ОНО тюрьмой, конечно, не было. Однако стадное чувство, развиваемое гнилыми стенами, присутствовало, и припевочки становились похожими одна на другую - не буквально, нет! - все они были такие милые и замечательные! Тем не менее все без исключения хотели земляничных полян, собственных квадратных метров и денег; исключения из правил, мечтавшие купить на эти деньги много-много свободного времени, спивались, правда, без какой-то особой периодичности.

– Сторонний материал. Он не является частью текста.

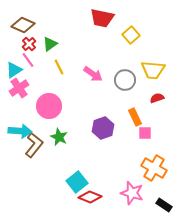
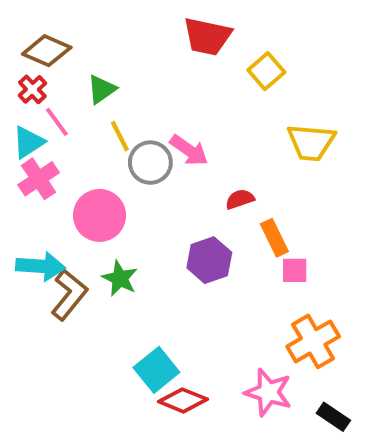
red cross: (29, 44) -> (32, 89), moved
gray circle: (125, 80) -> (150, 163), moved
red semicircle: (157, 98) -> (240, 199), moved
orange cross: (154, 168) -> (313, 341), turned 30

Хотя, что плохого в земляничных полянах, квадратных метрах и деньгах? Ничего, да неоригинально. Вот если бы (варианты - голубая лагуна, домик у океана, дуб у Лукоморья). Не оригинальничали особо, разговаривая часто примерно так:

- Как дела?

- Как в Дании: отлюбил - и до свидания.

- А что "Москва-Воронеж"?

- "Москва-Воронеж" - хрен догонишь.

ПРИМЕЧАНИЕ РЕДАКТОРА: видоизмененный, а потому - печатный - фольклор.

Припевочки надевали шубы (дубленки, пальто, платья, шорты, купальники) и шли из ОНО: куда-то, зачем-то, без цели, без смысла и средств к красивой жизни, которую им отчего-то запретили. Они напоминали очень отдаленно Дженни Гердхардт; впрочем, припевочки не сильно запаривались на Драйзера... Не-и красивые аутентичные дуры, приехавшие в Московию, почти сразу и обломавшиеся, частично опошлившиеся и обнаглевшие, но не потерявшие еще природной, какой-то особой провинциальной наивной теплоты по-пьяни, когда заполночь "за жизнь" идет на ура, и все на "раз-и" друг друга понимают:

- Марусь, а чем отличается менуэт от минета?

- В менуэте всегда на "раз-два-три", "раз-два-три", а нам с тобой всегда на "раз-два", "раз-два"...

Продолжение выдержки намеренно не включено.